Японцы кивнули, сделали серьёзно.
Получилось так, что даже если на сцену выпустить клоуна — зрителю станет неловко.

Открытие прошло торжественно.
Мэр вышел, поправил галстук так, будто собирался лично возрождать культуру голыми руками, и произнёс речь о духовном возрождении города.

Духовное возрождение в это время уже кипело в буфете — там разливали шампанское в пластиковые стаканы «для детского сока», чтобы никто не перепутал праздник с удовольствием.
К шампанскому подавали канапе из хлеба, ветчины и надежды.
Звук был такой, будто кто-то режет скрепку.

Мэр тем временем говорил:
— Искусство нас объединит!
А из буфета раздалось громкое:
— НАЛИВАЙ ПО КРАЙ!

И публика, не сговариваясь, почувствовала:
возрождение действительно началось.


На открытие поставили «Буратино».
Решили начать с детской радости, чтобы никто не успел задать вопрос: «Зачем всё это?»
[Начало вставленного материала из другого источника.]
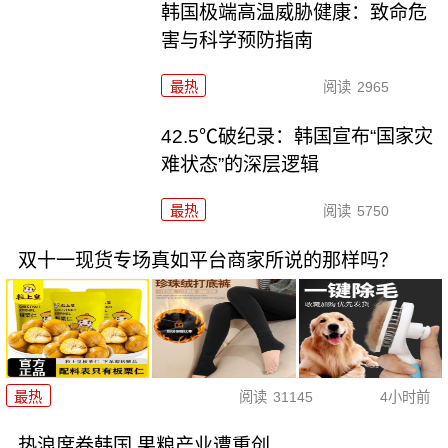
韩国极端高温威胁健康：致命危
害与科学预防指南
最热
阅读
2965
42.5℃破纪录：韩国宣布“国家灾
难状态”的深层逻辑
最热
阅读
5750
双十一现货专场真如平台商家所说的那样吗？
最热
阅读
31145
4小时前
热浪席卷韩国 果粮产业遭重创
Буратино играл Мухоморов-Вяземский, заслуженный артист лет под 65.
У артиста был артрит — не скромный, а полноценный, уверенный в себе.
Поэтому руки у него сгибались примерно как у стиральной доски, а спина стояла строго вертикально, как дорожный знак «Въезд запрещён» — убедительно и без вариантов.

Вышел Буратино не сразу.
Сначала вынесли стул — на случай, если актёр устанет и захочет присесть.
Актёр ничего не хотел.
Он просто честно попытался встать рядом — и аккуратно упал на стул целиком, как будто так и было задумано японскими инженерами.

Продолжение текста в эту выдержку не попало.